_Problem statement_.
Write out each record below exactly as it appears, with no pictures.

[Dataset entries]
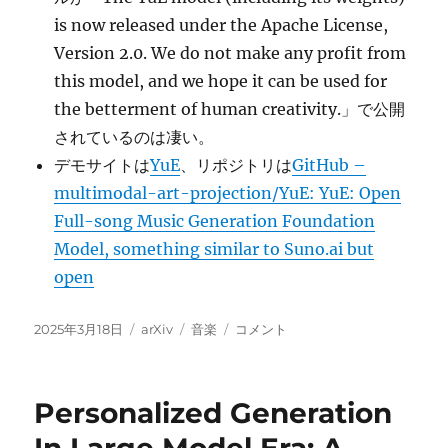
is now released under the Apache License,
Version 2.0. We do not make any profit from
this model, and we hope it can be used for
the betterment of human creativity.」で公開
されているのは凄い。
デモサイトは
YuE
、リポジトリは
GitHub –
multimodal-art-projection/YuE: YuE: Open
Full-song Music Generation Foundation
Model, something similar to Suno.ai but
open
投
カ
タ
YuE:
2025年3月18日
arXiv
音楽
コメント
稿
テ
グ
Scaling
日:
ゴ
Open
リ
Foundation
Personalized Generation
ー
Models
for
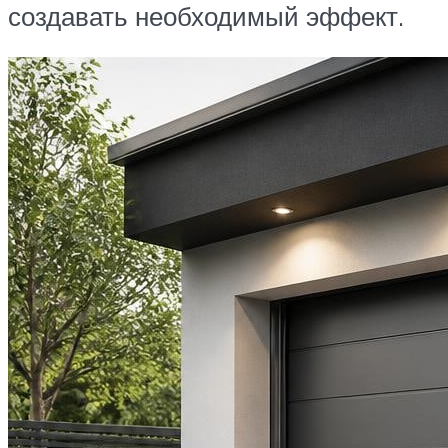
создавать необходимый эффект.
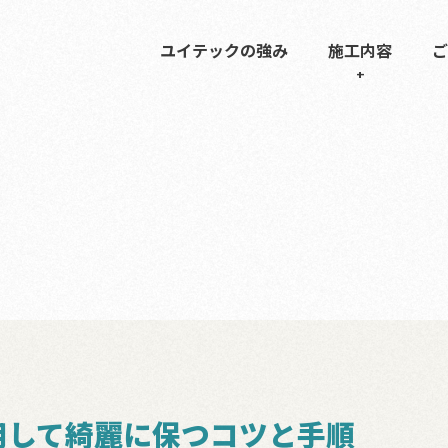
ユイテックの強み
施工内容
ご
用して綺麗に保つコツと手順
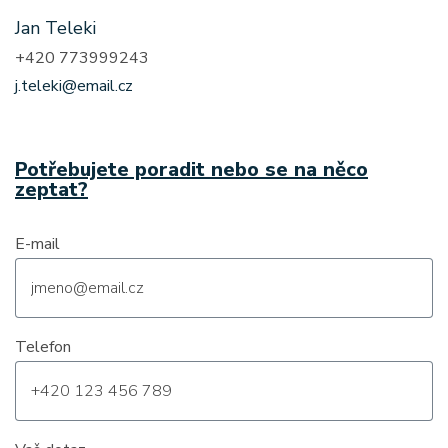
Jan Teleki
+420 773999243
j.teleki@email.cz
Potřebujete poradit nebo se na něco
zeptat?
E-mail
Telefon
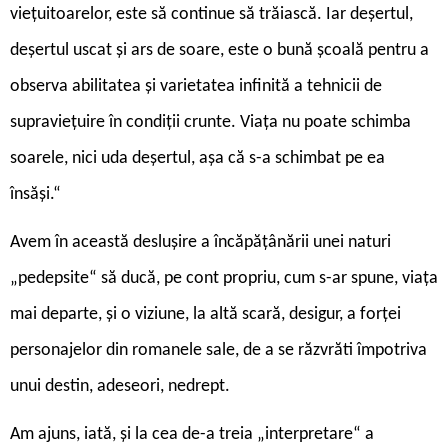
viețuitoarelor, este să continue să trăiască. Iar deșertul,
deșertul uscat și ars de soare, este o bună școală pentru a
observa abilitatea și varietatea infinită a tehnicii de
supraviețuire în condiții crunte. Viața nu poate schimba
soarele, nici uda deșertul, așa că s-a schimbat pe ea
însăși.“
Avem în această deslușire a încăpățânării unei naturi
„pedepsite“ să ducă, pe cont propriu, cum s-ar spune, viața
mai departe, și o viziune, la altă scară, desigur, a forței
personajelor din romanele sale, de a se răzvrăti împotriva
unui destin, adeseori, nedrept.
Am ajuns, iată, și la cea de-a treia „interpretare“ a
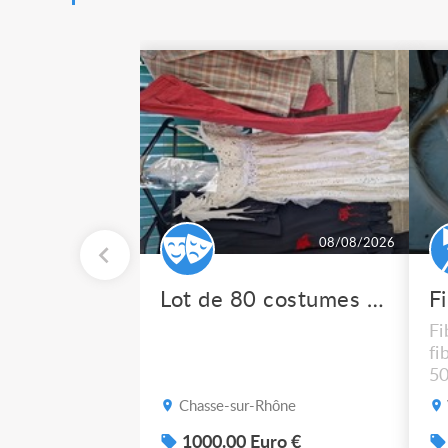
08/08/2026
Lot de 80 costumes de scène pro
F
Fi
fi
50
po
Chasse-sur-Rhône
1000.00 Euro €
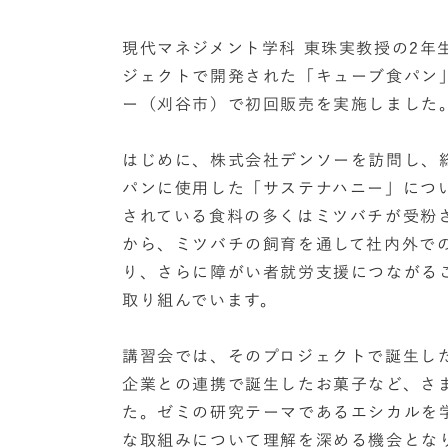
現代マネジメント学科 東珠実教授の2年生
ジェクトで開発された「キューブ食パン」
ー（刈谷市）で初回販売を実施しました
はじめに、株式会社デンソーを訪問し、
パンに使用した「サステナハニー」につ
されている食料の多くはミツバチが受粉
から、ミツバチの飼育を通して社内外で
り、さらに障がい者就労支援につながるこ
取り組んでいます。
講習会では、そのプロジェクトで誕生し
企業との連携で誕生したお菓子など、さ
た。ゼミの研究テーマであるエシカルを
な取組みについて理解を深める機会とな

_Solved problem_.
is now released under the Apache License,
Version 2.0. We do not make any profit from
this model, and we hope it can be used for
the betterment of human creativity.」で公開
されているのは凄い。
デモサイトは
YuE
、リポジトリは
GitHub –
multimodal-art-projection/YuE: YuE: Open
Full-song Music Generation Foundation
Model, something similar to Suno.ai but
open
投
カ
タ
YuE:
2025年3月18日
arXiv
音楽
コメント
稿
テ
グ
Scaling
日:
ゴ
Open
リ
Foundation
Personalized Generation
ー
Models
for
создавать необходимый эффект.
ユイテックの強み
施工内容
ご
用して綺麗に保つコツと手順
Jan Teleki
+420 773999243
j.teleki@email.cz
Potřebujete poradit nebo se na něco
zeptat?
E-mail
Telefon
viețuitoarelor, este să continue să trăiască. Iar deșertul,
deșertul uscat și ars de soare, este o bună școală pentru a
observa abilitatea și varietatea infinită a tehnicii de
supraviețuire în condiții crunte. Viața nu poate schimba
soarele, nici uda deșertul, așa că s-a schimbat pe ea
însăși.“
Avem în această deslușire a încăpățânării unei naturi
„pedepsite“ să ducă, pe cont propriu, cum s-ar spune, viața
mai departe, și o viziune, la altă scară, desigur, a forței
personajelor din romanele sale, de a se răzvrăti împotriva
unui destin, adeseori, nedrept.
Am ajuns, iată, și la cea de-a treia „interpretare“ a
08/08/2026
Lot de 80 costumes de scène pro
F
Fi
fi
50
po
Chasse-sur-Rhône
1000.00 Euro €
現代マネジメント学科 東珠実教授の2年生
ジェクトで開発された「キューブ食パン」
ー（刈谷市）で初回販売を実施しました
はじめに、株式会社デンソーを訪問し、
パンに使用した「サステナハニー」につ
されている食料の多くはミツバチが受粉
から、ミツバチの飼育を通して社内外で
り、さらに障がい者就労支援につながるこ
取り組んでいます。
講習会では、そのプロジェクトで誕生し
企業との連携で誕生したお菓子など、さ
た。ゼミの研究テーマであるエシカルを
な取組みについて理解を深める機会とな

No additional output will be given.